Aynı akşam İstanbul’dan gelen bir haber Günay’ın annesinin rahatsızlandığını belirtiyor. Ekibin morali bozuluyor, en çokda Sevtap bu durumdan etkileniyor. Arkadaşları gece yarısı yolcu ediyoruz .Sabah gezi planında Milas ve Bodrum gezisi var akşamda benim doğum günüm. Biz kalıp etrafı turlayıp son günü dinlenerek geçirmek istiyoruz. Akşam Milas grubu dönüyor , bizim çocuklar Bodrum’a gitmişler ( Özgür ve Erol) , akşam yemeğinden sonra sanırım rehberimiz Nevres ve Baharın sürprizi, doğum günü pastasını arkadaşlarla paylaşıyoruz ve veda gecemizin sürprizi de yörenin ozanlarından Mehmet Akgün oluyor . Sazı ve müziği ile gecemizi renklendiriyor .Ormancı , Çökertme, Evlerinin Önü Mersin vb. Birçok türkünün eşliğinde kadehler dolup boşalırken rakılar su gibi akıp gidiyor. Musti ile müzige oynayarak eşlik edişimiz yabancı konukların ilgisini çekiyor.Gece eğlencenin eşliğinde devam edip gidiyor ve sabah bir şekilde oluyor.

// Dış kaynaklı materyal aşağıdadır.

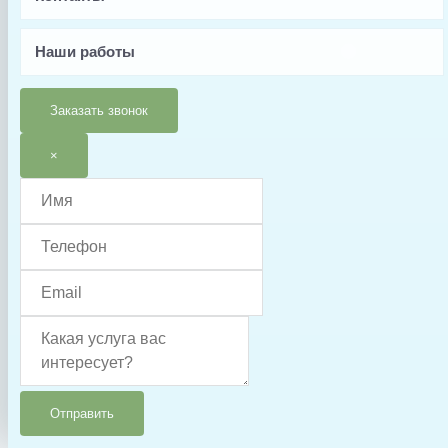
6 месяцев
Наши работы
Тип запчасти
Мотор
Заказать звонок
×
Отправить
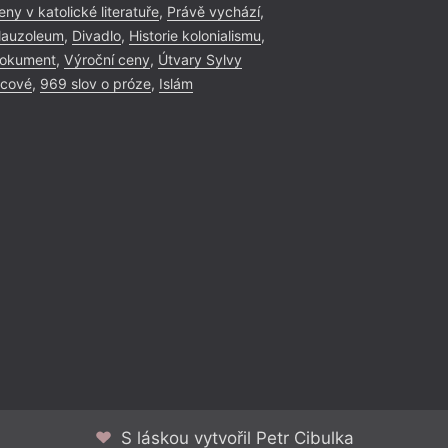
eny v katolické literatuře
,
Právě vychází
,
auzoleum
,
Divadlo
,
Historie kolonialismu
,
okument
,
Výroční ceny
,
Útvary Sylvy
icové
,
969 slov o próze
,
Islám
S láskou vytvořil Petr Cibulka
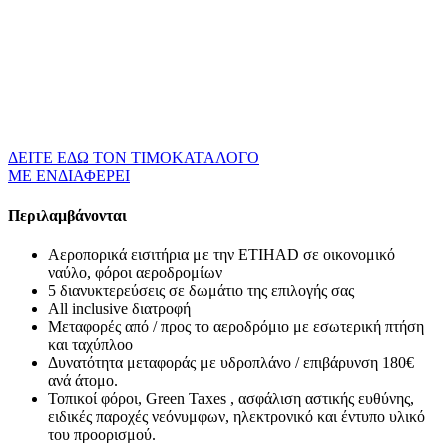
ΔΕΙΤΕ ΕΔΩ ΤΟΝ ΤΙΜΟΚΑΤΑΛΟΓΟ
ΜΕ ΕΝΔΙΑΦΕΡΕΙ
Περιλαμβάνονται
Αεροπορικά εισιτήρια με την ETIHAD σε οικονομικό
ναύλο, φόροι αεροδρομίων
5 διανυκτερεύσεις σε δωμάτιο της επιλογής σας
All inclusive διατροφή
Μεταφορές από / προς το αεροδρόμιο με εσωτερική πτήση
και ταχύπλοο
Δυνατότητα μεταφοράς με υδροπλάνο / επιβάρυνση 180€
ανά άτομο.
Τοπικοί φόροι, Green Taxes , ασφάλιση αστικής ευθύνης,
ειδικές παροχές νεόνυμφων, ηλεκτρονικό και έντυπο υλικό
του προορισμού.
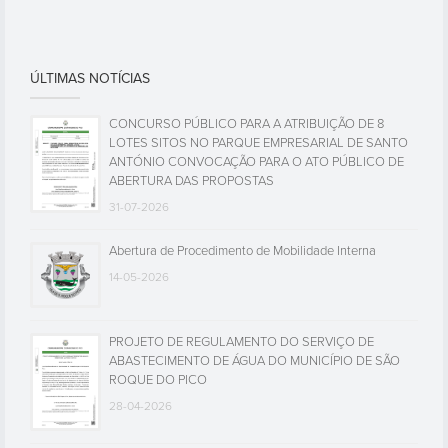
ÚLTIMAS NOTÍCIAS
CONCURSO PÚBLICO PARA A ATRIBUIÇÃO DE 8
LOTES SITOS NO PARQUE EMPRESARIAL DE SANTO
ANTÓNIO CONVOCAÇÃO PARA O ATO PÚBLICO DE
ABERTURA DAS PROPOSTAS
31-07-2026
Abertura de Procedimento de Mobilidade Interna
14-05-2026
PROJETO DE REGULAMENTO DO SERVIÇO DE
ABASTECIMENTO DE ÁGUA DO MUNICÍPIO DE SÃO
ROQUE DO PICO
28-04-2026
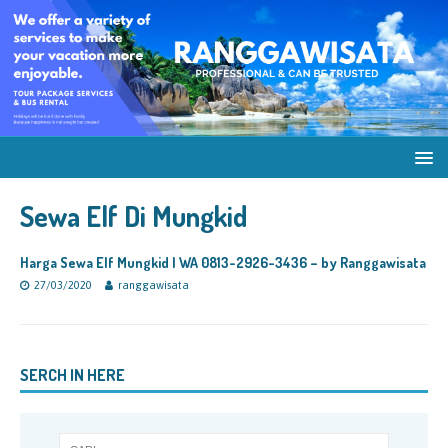
Sewa Elf Di Mungkid
Harga Sewa Elf Mungkid | WA 0813-2926-3436 – by Ranggawisata
27/03/2020
ranggawisata
SERCH IN HERE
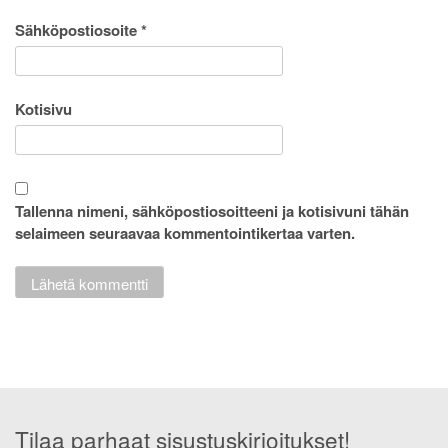
Sähköpostiosoite
*
Kotisivu
Tallenna nimeni, sähköpostiosoitteeni ja kotisivuni tähän
selaimeen seuraavaa kommentointikertaa varten.
Tilaa parhaat sisustuskirjoitukset!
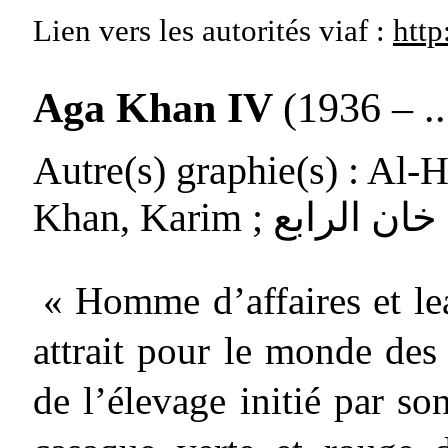
Lien vers les autorités
viaf :
http
Aga Khan IV
(1936 – ..
Autre(s) graphie(s)
: Al-H
Khan, Karim ; ن الرابع
« Homme d’affaires et lea
attrait pour le monde des 
de l’élevage initié par so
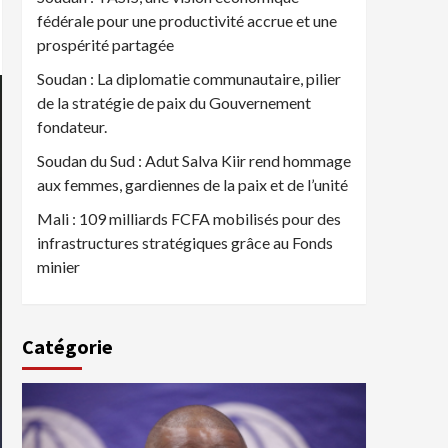
fédérale pour une productivité accrue et une
prospérité partagée
Soudan : La diplomatie communautaire, pilier
de la stratégie de paix du Gouvernement
fondateur.
Soudan du Sud : Adut Salva Kiir rend hommage
aux femmes, gardiennes de la paix et de l’unité
Mali : 109 milliards FCFA mobilisés pour des
infrastructures stratégiques grâce au Fonds
minier
Catégorie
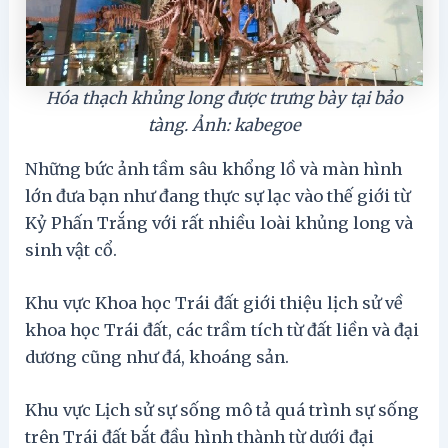
Hóa thạch khủng long được trưng bày tại bảo
tàng. Ảnh: kabegoe
Những bức ảnh tầm sâu khổng lồ và màn hình
lớn đưa bạn như đang thực sự lạc vào thế giới từ
Kỷ Phấn Trắng với rất nhiều loài khủng long và
sinh vật cổ.
Khu vực Khoa học Trái đất giới thiệu lịch sử về
khoa học Trái đất, các trầm tích từ đất liền và đại
dương cũng như đá, khoáng sản.
Khu vực Lịch sử sự sống mô tả quá trình sự sống
trên Trái đất bắt đầu hình thành từ dưới đại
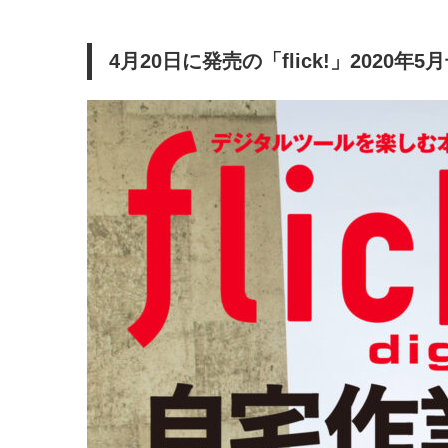
4月20日に発売の「flick!」2020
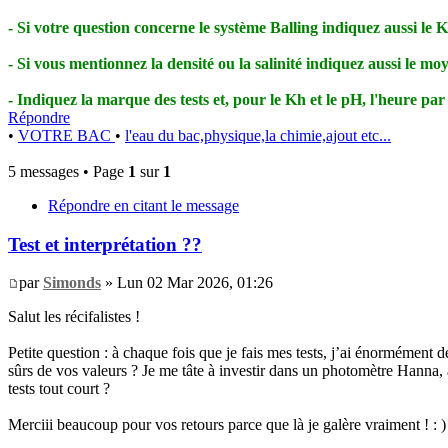
- Si votre question concerne le système Balling indiquez aussi le Kh
- Si vous mentionnez la densité ou la salinité indiquez aussi le mo
- Indiquez la marque des tests et, pour le Kh et le pH, l'heure par 
Répondre
•
VOTRE BAC
•
l'eau du bac,physique,la chimie,ajout etc...
5 messages • Page
1
sur
1
Répondre en citant le message
Test et interprétation ??
par
Simonds
» Lun 02 Mar 2026, 01:26
Salut les récifalistes !
Petite question : à chaque fois que je fais mes tests, j’ai énormément de
sûrs de vos valeurs ? Je me tâte à investir dans un photomètre Hanna, a
tests tout court ?
Merciii beaucoup pour vos retours parce que là je galère vraiment ! : )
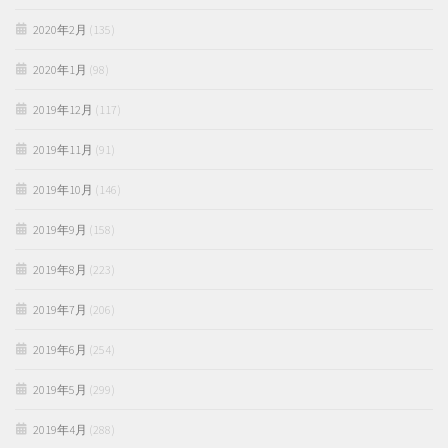
2020年2月
(135)
2020年1月
(98)
2019年12月
(117)
2019年11月
(91)
2019年10月
(146)
2019年9月
(158)
2019年8月
(223)
2019年7月
(206)
2019年6月
(254)
2019年5月
(299)
2019年4月
(288)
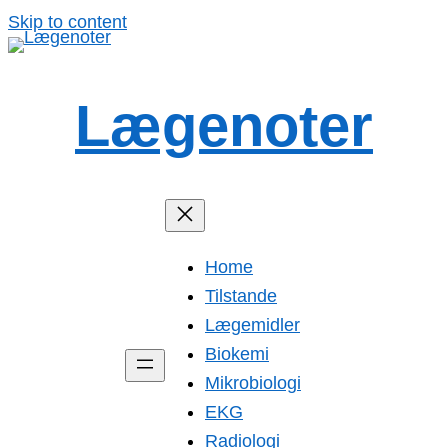
Spring
Skip to content
til
indhold
Lægenoter
Home
Tilstande
Lægemidler
Biokemi
Mikrobiologi
EKG
Radiologi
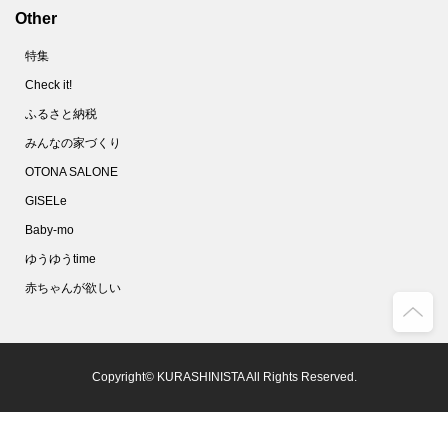
Other
特集
Check it!
ふるさと納税
みんなの家づくり
OTONA SALONE
GISELe
Baby-mo
ゆうゆうtime
赤ちゃんが欲しい
Copyright© KURASHINISTA All Rights Reserved.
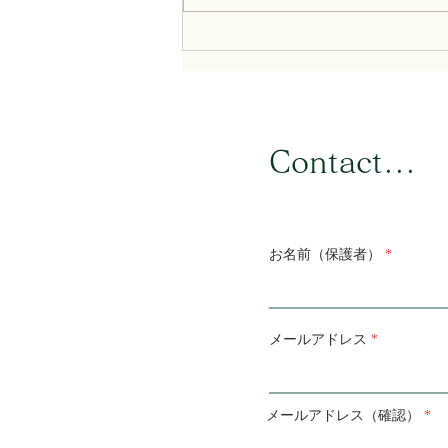
【大学受験日本史の疑問に答
えます】長州藩の後期藩政改
革・平民的欧化主義と国権
論・貨幣経済
​Contact...
お名前（保護者）
メールアドレス
メールアドレス（確認）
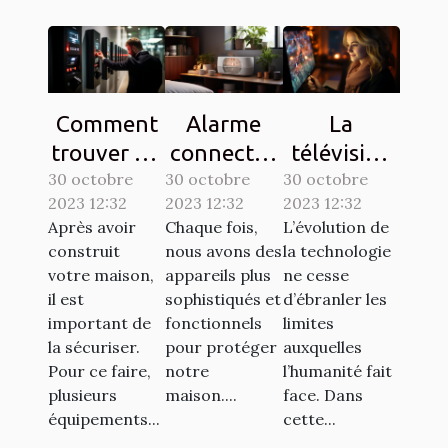
Comment
Alarme
La
trouver un
connectée
télévision
30 octobre
interphone
30 octobre
: comment
30 octobre
sur une
2023 12:32
2023 12:32
2023 12:32
d’une
ça
tablette,
Après avoir
Chaque fois,
L’évolution de
bonne
marche ?
est-elle
construit
nous avons des
la technologie
qualité ?
possible ?
votre maison,
appareils plus
ne cesse
il est
sophistiqués et
d’ébranler les
important de
fonctionnels
limites
la sécuriser.
pour protéger
auxquelles
Pour ce faire,
notre
l’humanité fait
plusieurs
maison....
face. Dans
équipements...
cette...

Kahvaltı faslından ve hesapların önenmesinden sonra aracımıza biniyoruz. Güneş bize yüzünü dönüş sabahı gösteriyor . Güzel bir gün Bafa’nın masmavi suları ve zeytin ağaçlarının arasındaki yoldan hızla ilerliyoruz . Bir ara fotoğrafçılar için bir mola veriyoruz, ancak yola devam ederken Musti’nin malzemeleri mola yerinde unuttuğunu anlıyoruz . Geri dönüp almamız gerekiyor ve alıyoruz. Önümüzdeki plan yol üzerindeki Meryem Ana Evi ve Efes Antik Şehri ziyaretleri var. Heyacan verici bir ziyaretti Meryem in evini ziyaret ,evin konumu etrafın sesizliği ve dinginliği gelenlerin duyguları etkileyici bir hava yarttı üzerimde. Hacı oluyoruz ,artık adıma birde "Hacı" sıfatı ekleyebilirim . Hacı Geronimo ya da Saint Geronimo. Oradan ayrılıp tepeden aşağıya ana yola ininice hemen Efes Antik Şehri karşımıza çıkıyor. Antik çağlardan günümüze gelen uygarlıkların kalıntılarının arasında dolaşmak , yapıların eşsiz güzelliğinden büyülenmemek mümkün değil. Zamanımız çok az ve hızlı bir turla dolaşıyoruz Efes’i . Yine bir gerçekle yüzyüze kalıyoruz, öyle bir ülkeki burası antik çağlardan günümüze yüzlerce farklı kültür ve medeniyeti barındırmış , hertürlü yıkım ve ilgisizliğe karşı gerek toprak altında çıkarılmayı bekleyen, gerek de halen zamanın ve insanlarımızın tahribatına rağmen ayakta kalabilen eşsiz tarihi zenginlikleri ile hazine olan bu toprakların değeri konusu ve ona verilen değerler. Korunması ve insanlarımıza bunu anlatabilik üzerine düşünmeden edemiyorum. Bu duygularla minibüsümüze binip dönüş yolumuza devam ediyoruz. Artık önümüzde başka bir durak yok. Öğle yemeği için Aydın yakınlarında Yandım Çavuş isimli çöp şişi meşhur ve aşırı kalabalık bir restauranda mola veriyoruz, lezzetli çöp şişler ve ayran ve sonrası yollar. Özgür, İzmir’de bizden ayrılıyor .Yolculuk kah uyuklayarak, kah sohbetle artık biran önce dönme duygularıyla devam ediyor. Araç da sessiz sinema oyunu turun son aktivitesi oluyor. Mustafa’nın filimleri anlatmadaki müthiş yeteneği bizi kahkahalara boğuyor . Zaman herzamanki gibi önlenemez hızıyla ilerliyor gece saat 00:00’da Kadıköy’de araçtan indiğimde içimde yine tatlı bir burukluk, hoş bir yorgunluk ve bir sonrası neresi olur düşünceleriyle sokak lambalarının aydınlattığı sokaklardan İstanbul’un karanlığına ve gerçeklere geri dönüyorum.
Bu gezi tüm arkadaşlarımla baylaştığım eşsiz anlardan biriydi.Her birine teşşekkürlerimi sunuyorum.